Clearly, there is more to this than a simple desire to help Egypt through its economic crisis, and the UAE's involvement is a particularly interesting example.
Last week, just a day before Morsi's ousting, verdicts were announced in the "UAE 94" case – a mass trial of Emirati activists which has been condemned by human rights organisations asfundamentally unfair. Of the 94 accused, 69 were given jail sentences of between seven and 15 years, while 25 others were acquitted. Many – but by no means all – of them are members of al-Islah, a local Islamic movement which the authorities have been eager to link to the Muslim Brotherhood.
The timing of these verdicts was probably no coincidence, according to Christopher Davidson, a Gulf expert at Durham University. During a discussion yesterday organised by the Emirates Centre for Human Rights, he suggested the end of the trial had been deliberately timed to coincide with the one-year anniversary of the Brotherhood taking power in Egypt.
"It didn't take a genius to predict that anyone taking the reins in Egypt last year was going to face a difficult time," he said, "so at the very minimum Morsi and the Muslim Brotherhood in Egypt would have been facing severe criticism in both the regional and international media."
Davidson, author of After the Sheikhs: The Coming Collapse of the Gulf Monarchies, said the "UAE 94" trial provides a useful example of how these monarchies deal with opposition. He continued:
We have seen many different opposition groups over the years.

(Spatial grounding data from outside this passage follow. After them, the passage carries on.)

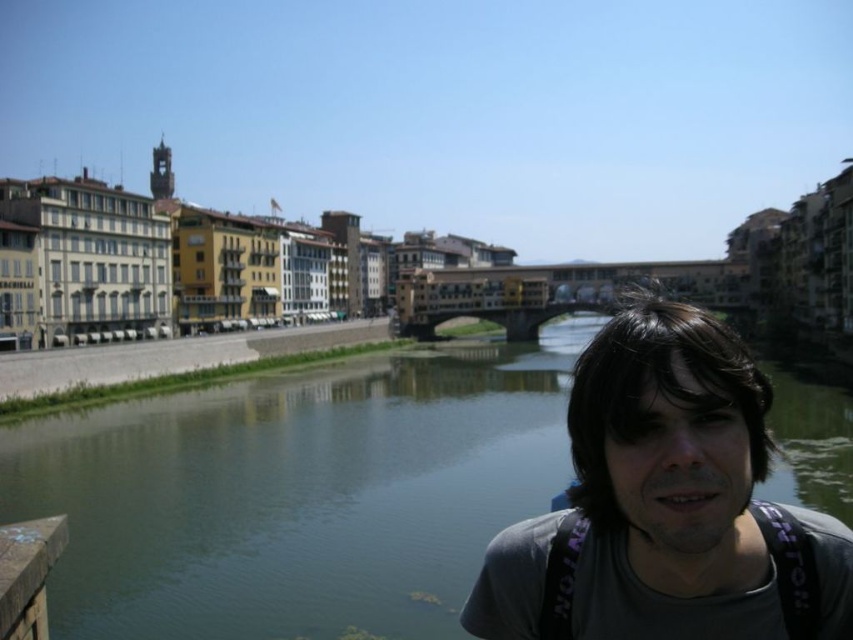 Which is in front, point (718, 468) or point (26, 564)?

Point (718, 468) is in front.

How much distance is there between gray fabric shirt at center and brown wooden rail at lower left?

gray fabric shirt at center and brown wooden rail at lower left are 39.19 meters apart from each other.

Does point (564, 588) come closer to viewer compared to point (16, 614)?

Yes, point (564, 588) is closer to viewer.

Image resolution: width=853 pixels, height=640 pixels. I want to click on gray fabric shirt at center, so click(x=666, y=506).

Does green water at center appear over brown wooden rail at lower left?

Correct, green water at center is located above brown wooden rail at lower left.

Is green water at center below brown wooden rail at lower left?

Actually, green water at center is above brown wooden rail at lower left.

Where is `green water at center`? green water at center is located at coordinates [x=296, y=493].

Can you confirm if green water at center is smaller than gray fabric shirt at center?

No.

Describe the element at coordinates (296, 493) in the screenshot. I see `green water at center` at that location.

Image resolution: width=853 pixels, height=640 pixels. What are the coordinates of `green water at center` in the screenshot? It's located at (296, 493).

These have been dealt with in different ways but one particularly effective strategy has been demonisation – essentially trying to make any opponents in your kingdom, sultanate or emirate part of a distinct "other" that the rest of your population will hopefully bandwagon against, to help the ruling elite and the regime ostracise them.
When we look at the Gulf states they have tended to pick upon what's likely to be the most effective demon to get the bulk of their population on board and connect that opposition to some kind of external threat – the threat that's likely to alarm the west most at that time.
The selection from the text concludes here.